» **Assignment**: Print only the lines below from the one with "vieillir, ne remontent guère au-delà du" to the one with "Рекомендуется проводить профилактическое", both included, exactly as they stand. Leave pictures out.

» **Dataset excerpts**:
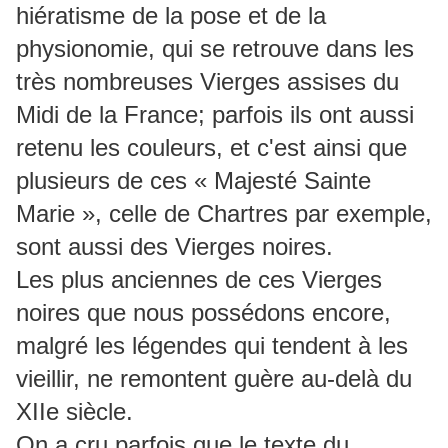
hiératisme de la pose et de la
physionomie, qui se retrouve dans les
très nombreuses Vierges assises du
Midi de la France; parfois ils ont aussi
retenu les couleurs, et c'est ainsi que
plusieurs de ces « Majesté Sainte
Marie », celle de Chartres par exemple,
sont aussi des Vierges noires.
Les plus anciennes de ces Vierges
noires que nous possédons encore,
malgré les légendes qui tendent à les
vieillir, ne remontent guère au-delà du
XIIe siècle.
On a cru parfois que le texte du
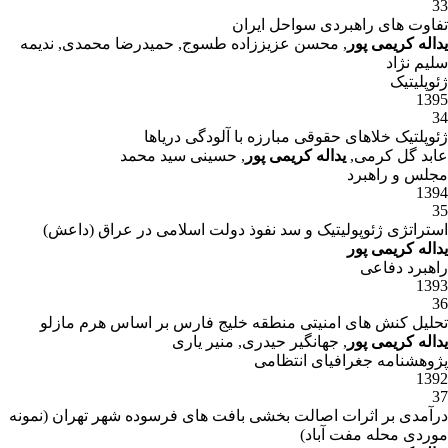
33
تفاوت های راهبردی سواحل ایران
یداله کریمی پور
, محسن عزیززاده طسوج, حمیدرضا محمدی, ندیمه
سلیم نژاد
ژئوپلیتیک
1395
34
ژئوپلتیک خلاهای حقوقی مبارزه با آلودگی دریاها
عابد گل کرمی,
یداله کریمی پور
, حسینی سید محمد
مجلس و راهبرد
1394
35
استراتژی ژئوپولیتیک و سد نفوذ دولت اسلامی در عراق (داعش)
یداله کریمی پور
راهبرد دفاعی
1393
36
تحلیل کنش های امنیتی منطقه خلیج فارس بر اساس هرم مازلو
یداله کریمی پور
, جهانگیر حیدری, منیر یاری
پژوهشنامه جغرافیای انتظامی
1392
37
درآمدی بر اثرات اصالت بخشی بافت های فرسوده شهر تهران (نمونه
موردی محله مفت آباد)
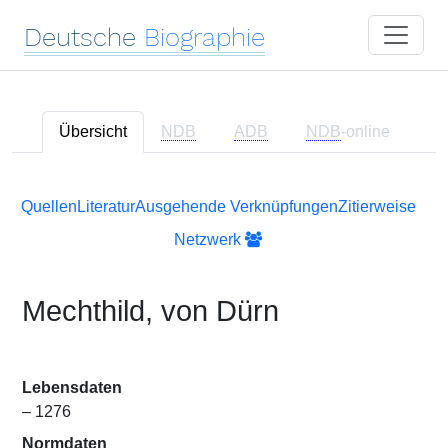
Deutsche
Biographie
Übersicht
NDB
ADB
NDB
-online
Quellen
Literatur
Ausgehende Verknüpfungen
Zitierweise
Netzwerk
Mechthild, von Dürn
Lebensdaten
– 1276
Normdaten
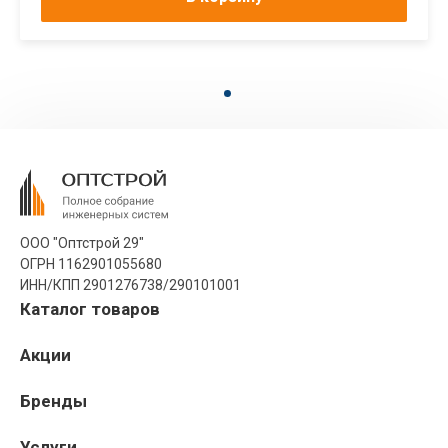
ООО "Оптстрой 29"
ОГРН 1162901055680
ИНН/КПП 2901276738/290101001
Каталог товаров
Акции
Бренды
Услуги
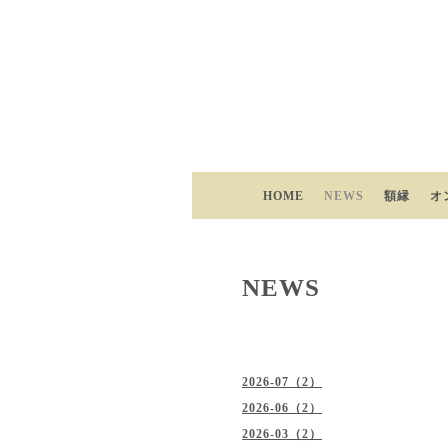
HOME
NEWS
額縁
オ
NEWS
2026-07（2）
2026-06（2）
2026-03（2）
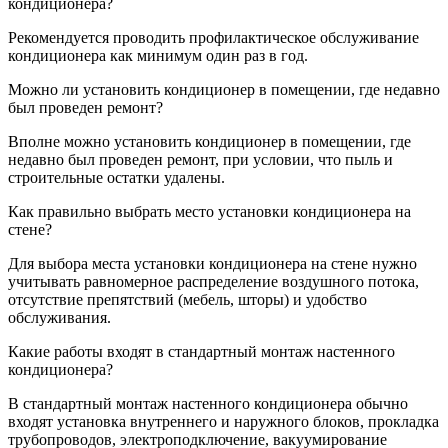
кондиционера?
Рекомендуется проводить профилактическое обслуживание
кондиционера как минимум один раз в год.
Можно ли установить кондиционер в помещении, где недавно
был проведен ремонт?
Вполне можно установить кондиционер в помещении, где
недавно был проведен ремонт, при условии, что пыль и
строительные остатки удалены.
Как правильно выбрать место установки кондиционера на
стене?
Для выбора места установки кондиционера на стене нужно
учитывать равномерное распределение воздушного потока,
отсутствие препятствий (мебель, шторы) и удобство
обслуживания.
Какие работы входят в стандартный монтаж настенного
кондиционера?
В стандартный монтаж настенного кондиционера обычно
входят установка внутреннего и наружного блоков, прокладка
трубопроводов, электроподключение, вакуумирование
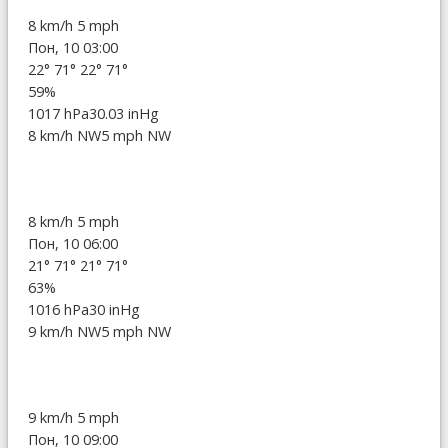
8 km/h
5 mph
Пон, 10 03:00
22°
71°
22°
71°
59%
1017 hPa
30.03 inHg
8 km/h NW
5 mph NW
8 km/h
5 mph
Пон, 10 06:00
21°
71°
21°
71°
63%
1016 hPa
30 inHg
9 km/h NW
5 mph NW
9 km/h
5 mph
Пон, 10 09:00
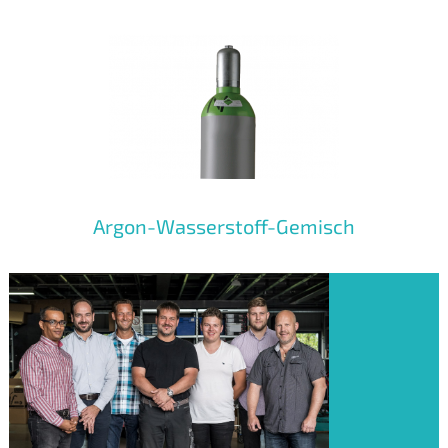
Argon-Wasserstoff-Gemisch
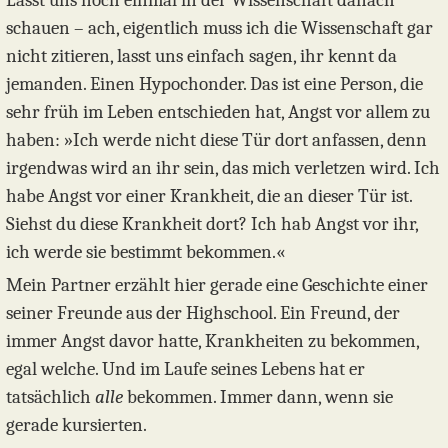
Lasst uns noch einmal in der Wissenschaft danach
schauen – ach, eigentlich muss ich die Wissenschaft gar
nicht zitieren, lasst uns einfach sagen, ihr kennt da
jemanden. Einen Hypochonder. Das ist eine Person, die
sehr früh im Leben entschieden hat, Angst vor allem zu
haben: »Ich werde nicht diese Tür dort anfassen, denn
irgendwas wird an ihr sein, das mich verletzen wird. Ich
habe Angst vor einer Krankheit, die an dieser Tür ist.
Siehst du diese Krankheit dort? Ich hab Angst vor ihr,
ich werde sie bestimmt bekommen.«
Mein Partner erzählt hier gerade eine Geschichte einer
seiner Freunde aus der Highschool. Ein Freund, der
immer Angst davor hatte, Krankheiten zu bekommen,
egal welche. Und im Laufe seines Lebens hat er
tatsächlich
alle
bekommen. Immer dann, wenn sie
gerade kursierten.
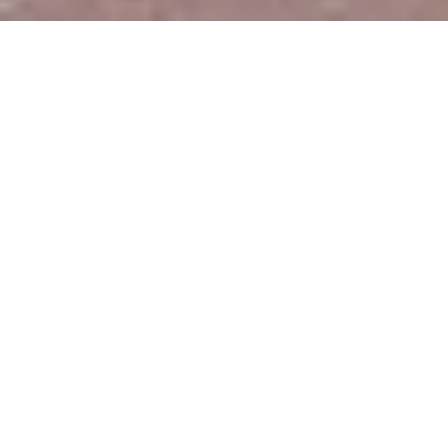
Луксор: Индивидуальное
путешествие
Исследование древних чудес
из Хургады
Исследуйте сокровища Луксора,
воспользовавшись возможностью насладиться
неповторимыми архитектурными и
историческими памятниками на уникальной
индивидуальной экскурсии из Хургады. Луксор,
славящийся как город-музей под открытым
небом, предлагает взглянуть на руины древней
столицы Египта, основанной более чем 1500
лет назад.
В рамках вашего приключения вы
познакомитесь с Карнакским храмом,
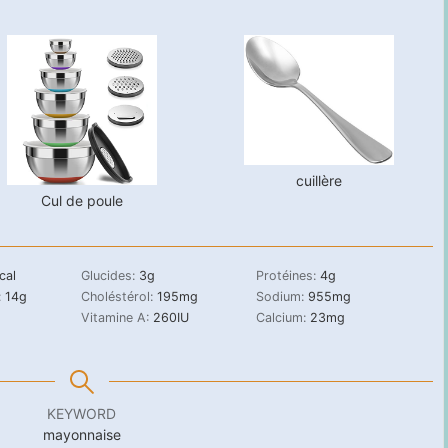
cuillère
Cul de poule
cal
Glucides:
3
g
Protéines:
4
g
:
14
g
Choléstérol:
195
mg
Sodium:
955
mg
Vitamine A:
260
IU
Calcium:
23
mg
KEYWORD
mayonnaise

» **Solution to this task**:
vieillir, ne remontent guère au-delà du
XIIe siècle.
On a cru parfois que le texte du
33
تفاوت های راهبردی سواحل ایران
یداله کریمی پور
, محسن عزیززاده طسوج, حمیدرضا محمدی, ندیمه
سلیم نژاد
ژئوپلیتیک
1395
34
ژئوپلتیک خلاهای حقوقی مبارزه با آلودگی دریاها
عابد گل کرمی,
یداله کریمی پور
, حسینی سید محمد
مجلس و راهبرد
1394
35
استراتژی ژئوپولیتیک و سد نفوذ دولت اسلامی در عراق (داعش)
یداله کریمی پور
راهبرد دفاعی
1393
36
تحلیل کنش های امنیتی منطقه خلیج فارس بر اساس هرم مازلو
یداله کریمی پور
, جهانگیر حیدری, منیر یاری
پژوهشنامه جغرافیای انتظامی
1392
37
درآمدی بر اثرات اصالت بخشی بافت های فرسوده شهر تهران (نمونه
موردی محله مفت آباد)
Deutsche
Biographie
Übersicht
NDB
ADB
NDB
-online
Quellen
Literatur
Ausgehende Verknüpfungen
Zitierweise
Netzwerk
Mechthild, von Dürn
Lebensdaten
– 1276
Normdaten
ООО "Оптстрой 29"
ОГРН 1162901055680
ИНН/КПП 2901276738/290101001
Каталог товаров
Акции
Бренды
Услуги
HOME
NEWS
額縁
オ
NEWS
2026-07（2）
2026-06（2）
2026-03（2）
кондиционера?
Рекомендуется проводить профилактическое обслуживание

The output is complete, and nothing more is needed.